**Task statement:**
Retype word for word the first line of the listing and each line after it up to the line with "Statistiche", with the pictures taken out.

**Records for processing:**
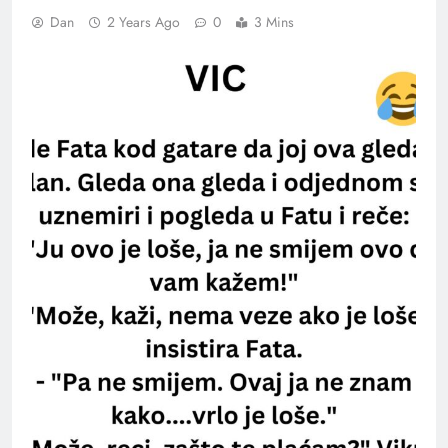
Dan
2 Years Ago
0
3 Mins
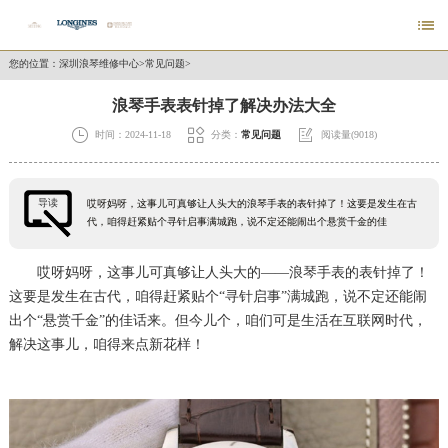

您的位置：
深圳浪琴维修中心
>
常见问题
>
浪琴手表表针掉了解决办法大全



时间：2024-11-18
分类：
常见问题
阅读量(9018)
导读
哎呀妈呀，这事儿可真够让人头大的浪琴手表的表针掉了！这要是发生在古
代，咱得赶紧贴个寻针启事满城跑，说不定还能闹出个悬赏千金的佳
哎呀妈呀，这事儿可真够让人头大的——浪琴手表的表针掉了！
这要是发生在古代，咱得赶紧贴个“寻针启事”满城跑，说不定还能闹
出个“悬赏千金”的佳话来。但今儿个，咱们可是生活在互联网时代，
解决这事儿，咱得来点新花样！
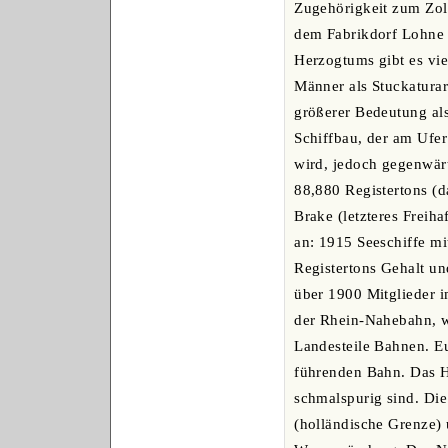
Zugehörigkeit zum Zol
dem Fabrikdorf Lohne s
Herzogtums gibt es vie
Männer als Stuckaturar
größerer Bedeutung als
Schiffbau, der am Ufer
wird, jedoch gegenwärt
88,880 Registertons (d
Brake (letzteres Freih
an: 1915 Seeschiffe m
Registertons Gehalt u
über 1900 Mitglieder 
der Rhein-Nahebahn, 
Landesteile Bahnen. E
führenden Bahn. Das H
schmalspurig sind. Di
(holländische Grenze)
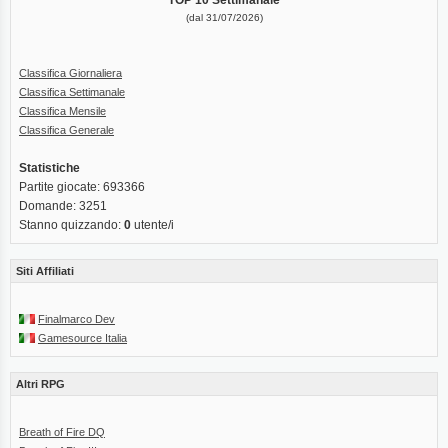
(dal 31/07/2026)
Classifica Giornaliera
Classifica Settimanale
Classifica Mensile
Classifica Generale
Statistiche
Partite giocate: 693366
Domande: 3251
Stanno quizzando:
0
utente/i
Siti Affiliati
Finalmarco Dev
Gamesource Italia
Altri RPG
Breath of Fire DQ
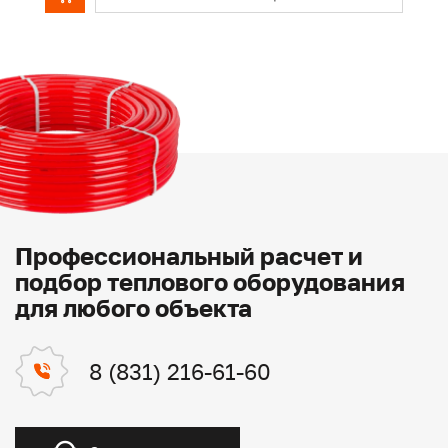
Профессиональный расчет и
подбор теплового оборудования
для любого объекта
8 (831) 216-61-60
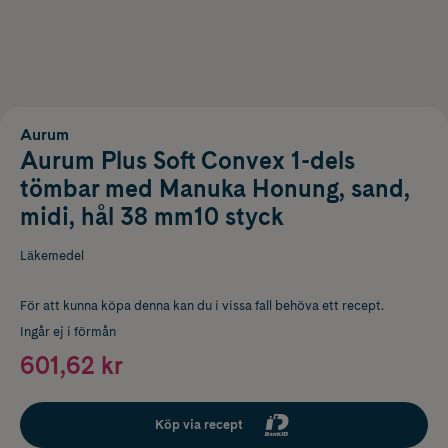
Aurum
Aurum Plus Soft Convex 1-dels
tömbar med Manuka Honung, sand,
midi, hål 38 mm10 styck
Läkemedel
För att kunna köpa denna kan du i vissa fall behöva ett recept.
Ingår ej i förmån
601,62 kr
Köp via recept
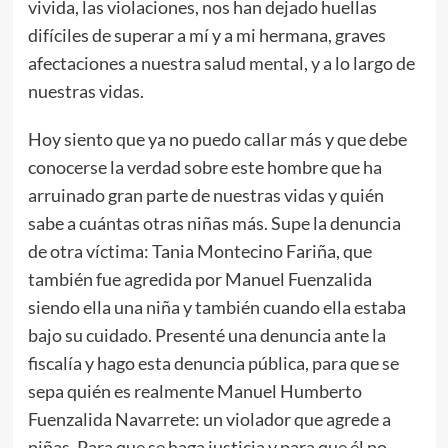
vivida, las violaciones, nos han dejado huellas
difíciles de superar a mí y a mi hermana, graves
afectaciones a nuestra salud mental, y a lo largo de
nuestras vidas.
Hoy siento que ya no puedo callar más y que debe
conocerse la verdad sobre este hombre que ha
arruinado gran parte de nuestras vidas y quién
sabe a cuántas otras niñas más. Supe la denuncia
de otra víctima: Tania Montecino Fariña, que
también fue agredida por Manuel Fuenzalida
siendo ella una niña y también cuando ella estaba
bajo su cuidado. Presenté una denuncia ante la
fiscalía y hago esta denuncia pública, para que se
sepa quién es realmente Manuel Humberto
Fuenzalida Navarrete: un violador que agrede a
niñas. Para que se haga justicia y para que él no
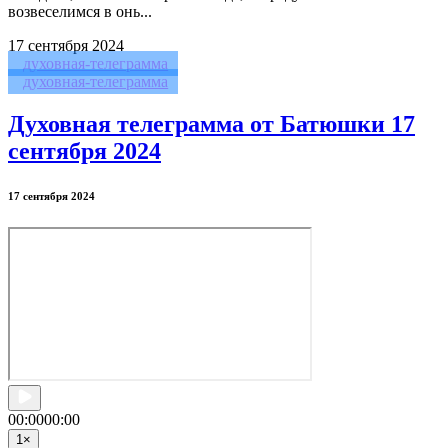
возвеселимся в онь...
17
сентября 2024
духовная-телеграмма
духовная-телеграмма
Духовная телеграмма от Батюшки 17
сентября 2024
17 сентября 2024
00:00
00:00
1
×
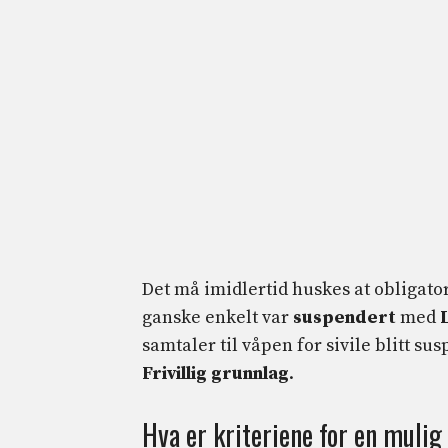
Det må imidlertid huskes at obligator
ganske enkelt var
suspendert
med
samtaler til våpen for sivile blitt su
Frivillig grunnlag
.
Hva er kriteriene for en mulig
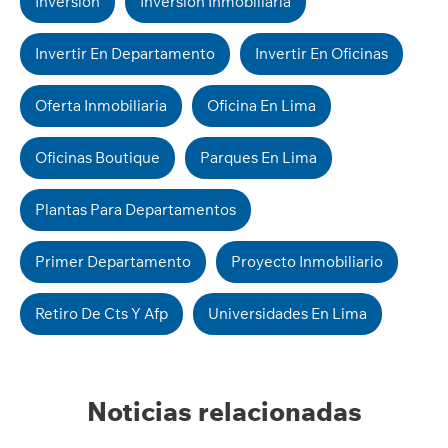
Inversion
Inversion Inmobiliaria
Invertir En Departamento
Invertir En Oficinas
Oferta Inmobiliaria
Oficina En Lima
Oficinas Boutique
Parques En Lima
Plantas Para Departamentos
Primer Departamento
Proyecto Inmobiliario
Retiro De Cts Y Afp
Universidades En Lima
Noticias relacionadas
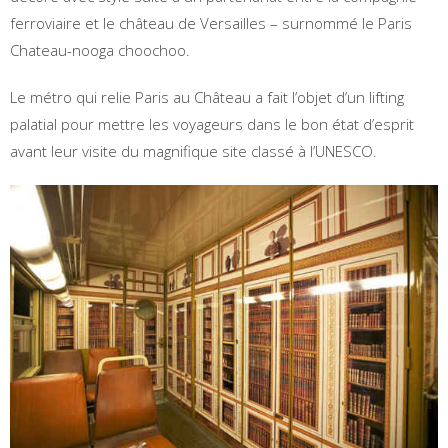
ferroviaire et le château de Versailles – surnommé le Paris
Chateau-nooga choochoo.
Le métro qui relie Paris au Château a fait l’objet d’un lifting
palatial pour mettre les voyageurs dans le bon état d’esprit
avant leur visite du magnifique site classé à l’UNESCO.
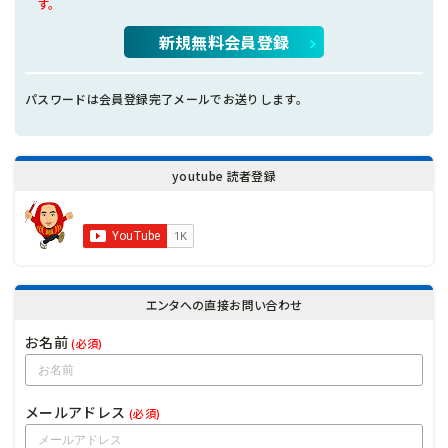
す。
新規無料会員登録
パスワードは会員登録完了メールでお送りします。
youtube 読者登録
エンタへの直接お問い合わせ
お名前
(必須)
メールアドレス
(必須)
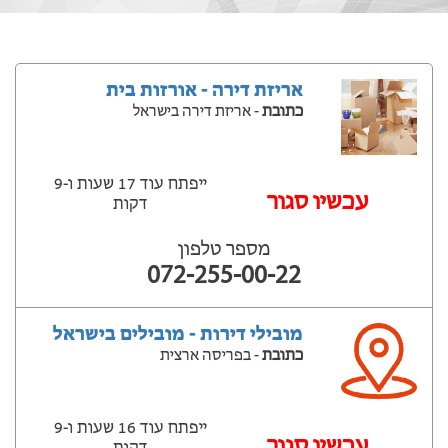
אריזת דירה - אורזות בית
כתובת
- אריזת דירה בישראל
ייפתח עוד 17 שעות ‫ו-9
עכשיו סגור
דקות
מספר טלפון
072-255-00-22
מובילי דירות - מובילים בישראל
כתובת
- בפריסה ארצית
ייפתח עוד 16 שעות ‫ו-9
עכשיו סגור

**Reply:**
Dan
2 Years Ago
0
3 Mins

您的位置：
深圳浪琴维修中心
>
常见问题
>
浪琴手表表针掉了解决办法大全



时间：2024-11-18
分类：
常见问题
阅读量(9018)
导读
哎呀妈呀，这事儿可真够让人头大的浪琴手表的表针掉了！这要是发生在古
代，咱得赶紧贴个寻针启事满城跑，说不定还能闹出个悬赏千金的佳
哎呀妈呀，这事儿可真够让人头大的——浪琴手表的表针掉了！
这要是发生在古代，咱得赶紧贴个“寻针启事”满城跑，说不定还能闹
出个“悬赏千金”的佳话来。但今儿个，咱们可是生活在互联网时代，
解决这事儿，咱得来点新花样！
Zugehörigkeit zum Zol
dem Fabrikdorf Lohne s
Herzogtums gibt es vie
Männer als Stuckaturar
größerer Bedeutung als
Schiffbau, der am Ufer
wird, jedoch gegenwärt
88,880 Registertons (d
Brake (letzteres Freih
an: 1915 Seeschiffe m
Registertons Gehalt u
über 1900 Mitglieder 
der Rhein-Nahebahn, 
Landesteile Bahnen. E
führenden Bahn. Das H
schmalspurig sind. Di
(holländische Grenze)
(dal 31/07/2026)
Classifica Giornaliera
Classifica Settimanale
Classifica Mensile
Classifica Generale
Statistiche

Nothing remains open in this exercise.